- Aim of the task -
Every line of the data is to be retyped exactly.

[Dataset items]
⟨

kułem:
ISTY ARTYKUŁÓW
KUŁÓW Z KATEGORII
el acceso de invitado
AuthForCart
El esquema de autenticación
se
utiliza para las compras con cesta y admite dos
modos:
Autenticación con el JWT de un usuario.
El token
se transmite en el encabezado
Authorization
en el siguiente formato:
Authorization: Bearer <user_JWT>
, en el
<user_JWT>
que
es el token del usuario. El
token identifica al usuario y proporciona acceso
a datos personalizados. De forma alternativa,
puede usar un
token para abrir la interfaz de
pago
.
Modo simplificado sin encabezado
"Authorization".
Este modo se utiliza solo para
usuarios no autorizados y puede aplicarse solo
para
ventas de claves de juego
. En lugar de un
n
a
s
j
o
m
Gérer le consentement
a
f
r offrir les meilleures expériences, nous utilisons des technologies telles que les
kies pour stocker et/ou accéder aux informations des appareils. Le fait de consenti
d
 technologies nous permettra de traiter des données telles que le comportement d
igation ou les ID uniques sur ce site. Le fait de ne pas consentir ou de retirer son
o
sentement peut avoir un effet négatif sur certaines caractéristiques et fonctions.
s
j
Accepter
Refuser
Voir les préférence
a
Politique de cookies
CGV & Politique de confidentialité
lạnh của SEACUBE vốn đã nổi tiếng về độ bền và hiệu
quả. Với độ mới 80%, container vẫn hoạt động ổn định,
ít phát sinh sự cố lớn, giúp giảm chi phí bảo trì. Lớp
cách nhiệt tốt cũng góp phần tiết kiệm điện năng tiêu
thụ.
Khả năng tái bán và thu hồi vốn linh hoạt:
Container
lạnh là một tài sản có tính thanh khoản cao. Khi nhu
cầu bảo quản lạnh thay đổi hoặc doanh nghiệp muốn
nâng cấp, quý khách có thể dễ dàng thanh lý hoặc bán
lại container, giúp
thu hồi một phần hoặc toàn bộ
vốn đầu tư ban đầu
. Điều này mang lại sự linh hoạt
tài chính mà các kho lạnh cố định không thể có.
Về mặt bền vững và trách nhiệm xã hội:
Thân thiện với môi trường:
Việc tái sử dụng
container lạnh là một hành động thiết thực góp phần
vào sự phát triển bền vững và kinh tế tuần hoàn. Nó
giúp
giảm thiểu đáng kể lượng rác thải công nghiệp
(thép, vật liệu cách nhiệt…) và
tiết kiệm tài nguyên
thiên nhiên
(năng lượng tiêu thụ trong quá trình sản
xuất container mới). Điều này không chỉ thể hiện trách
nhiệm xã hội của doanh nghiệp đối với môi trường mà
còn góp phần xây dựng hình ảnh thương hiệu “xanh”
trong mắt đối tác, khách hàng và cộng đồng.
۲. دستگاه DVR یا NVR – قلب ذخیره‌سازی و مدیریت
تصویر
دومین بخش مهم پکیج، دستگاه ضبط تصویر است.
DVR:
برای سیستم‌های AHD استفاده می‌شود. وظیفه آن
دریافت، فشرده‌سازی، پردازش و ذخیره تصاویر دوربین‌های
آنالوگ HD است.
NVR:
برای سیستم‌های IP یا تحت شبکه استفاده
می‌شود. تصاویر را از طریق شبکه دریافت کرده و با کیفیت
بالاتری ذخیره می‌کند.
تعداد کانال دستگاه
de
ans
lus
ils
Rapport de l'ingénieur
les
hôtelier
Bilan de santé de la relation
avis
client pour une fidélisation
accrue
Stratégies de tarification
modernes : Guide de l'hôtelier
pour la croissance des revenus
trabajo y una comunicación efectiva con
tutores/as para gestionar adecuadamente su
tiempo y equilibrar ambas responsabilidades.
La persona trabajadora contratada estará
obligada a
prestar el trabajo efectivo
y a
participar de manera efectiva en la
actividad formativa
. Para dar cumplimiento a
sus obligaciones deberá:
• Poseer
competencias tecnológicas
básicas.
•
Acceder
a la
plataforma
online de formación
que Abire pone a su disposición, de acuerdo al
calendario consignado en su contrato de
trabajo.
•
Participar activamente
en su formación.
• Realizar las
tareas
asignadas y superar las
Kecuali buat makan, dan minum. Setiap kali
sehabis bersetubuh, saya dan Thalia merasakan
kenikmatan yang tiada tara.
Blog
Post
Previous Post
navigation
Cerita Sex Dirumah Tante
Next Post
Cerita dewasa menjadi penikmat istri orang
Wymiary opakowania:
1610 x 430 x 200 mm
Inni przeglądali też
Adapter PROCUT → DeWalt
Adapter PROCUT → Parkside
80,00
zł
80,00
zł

⟩

- Response box -
kułem:
ISTY ARTYKUŁÓW
KUŁÓW Z KATEGORII
el acceso de invitado
AuthForCart
El esquema de autenticación
se
utiliza para las compras con cesta y admite dos
modos:
Autenticación con el JWT de un usuario.
El token
se transmite en el encabezado
Authorization
en el siguiente formato:
Authorization: Bearer <user_JWT>
, en el
<user_JWT>
que
es el token del usuario. El
token identifica al usuario y proporciona acceso
a datos personalizados. De forma alternativa,
puede usar un
token para abrir la interfaz de
pago
.
Modo simplificado sin encabezado
"Authorization".
Este modo se utiliza solo para
usuarios no autorizados y puede aplicarse solo
para
ventas de claves de juego
. En lugar de un
n
a
s
j
o
m
Gérer le consentement
a
f
r offrir les meilleures expériences, nous utilisons des technologies telles que les
kies pour stocker et/ou accéder aux informations des appareils. Le fait de consenti
d
 technologies nous permettra de traiter des données telles que le comportement d
igation ou les ID uniques sur ce site. Le fait de ne pas consentir ou de retirer son
o
sentement peut avoir un effet négatif sur certaines caractéristiques et fonctions.
s
j
Accepter
Refuser
Voir les préférence
a
Politique de cookies
CGV & Politique de confidentialité
lạnh của SEACUBE vốn đã nổi tiếng về độ bền và hiệu
quả. Với độ mới 80%, container vẫn hoạt động ổn định,
ít phát sinh sự cố lớn, giúp giảm chi phí bảo trì. Lớp
cách nhiệt tốt cũng góp phần tiết kiệm điện năng tiêu
thụ.
Khả năng tái bán và thu hồi vốn linh hoạt:
Container
lạnh là một tài sản có tính thanh khoản cao. Khi nhu
cầu bảo quản lạnh thay đổi hoặc doanh nghiệp muốn
nâng cấp, quý khách có thể dễ dàng thanh lý hoặc bán
lại container, giúp
thu hồi một phần hoặc toàn bộ
vốn đầu tư ban đầu
. Điều này mang lại sự linh hoạt
tài chính mà các kho lạnh cố định không thể có.
Về mặt bền vững và trách nhiệm xã hội:
Thân thiện với môi trường:
Việc tái sử dụng
container lạnh là một hành động thiết thực góp phần
vào sự phát triển bền vững và kinh tế tuần hoàn. Nó
giúp
giảm thiểu đáng kể lượng rác thải công nghiệp
(thép, vật liệu cách nhiệt…) và
tiết kiệm tài nguyên
thiên nhiên
(năng lượng tiêu thụ trong quá trình sản
xuất container mới). Điều này không chỉ thể hiện trách
nhiệm xã hội của doanh nghiệp đối với môi trường mà
còn góp phần xây dựng hình ảnh thương hiệu “xanh”
trong mắt đối tác, khách hàng và cộng đồng.
۲. دستگاه DVR یا NVR – قلب ذخیره‌سازی و مدیریت
تصویر
دومین بخش مهم پکیج، دستگاه ضبط تصویر است.
DVR:
برای سیستم‌های AHD استفاده می‌شود. وظیفه آن
دریافت، فشرده‌سازی، پردازش و ذخیره تصاویر دوربین‌های
آنالوگ HD است.
NVR:
برای سیستم‌های IP یا تحت شبکه استفاده
می‌شود. تصاویر را از طریق شبکه دریافت کرده و با کیفیت
بالاتری ذخیره می‌کند.
تعداد کانال دستگاه
de
ans
lus
ils
Rapport de l'ingénieur
les
hôtelier
Bilan de santé de la relation
avis
client pour une fidélisation
accrue
Stratégies de tarification
modernes : Guide de l'hôtelier
pour la croissance des revenus
trabajo y una comunicación efectiva con
tutores/as para gestionar adecuadamente su
tiempo y equilibrar ambas responsabilidades.
La persona trabajadora contratada estará
obligada a
prestar el trabajo efectivo
y a
participar de manera efectiva en la
actividad formativa
. Para dar cumplimiento a
sus obligaciones deberá:
• Poseer
competencias tecnológicas
básicas.
•
Acceder
a la
plataforma
online de formación
que Abire pone a su disposición, de acuerdo al
calendario consignado en su contrato de
trabajo.
•
Participar activamente
en su formación.
• Realizar las
tareas
asignadas y superar las
Kecuali buat makan, dan minum. Setiap kali
sehabis bersetubuh, saya dan Thalia merasakan
kenikmatan yang tiada tara.
Blog
Post
Previous Post
navigation
Cerita Sex Dirumah Tante
Next Post
Cerita dewasa menjadi penikmat istri orang
Wymiary opakowania:
1610 x 430 x 200 mm
Inni przeglądali też
Adapter PROCUT → DeWalt
Adapter PROCUT → Parkside
80,00
zł
80,00
zł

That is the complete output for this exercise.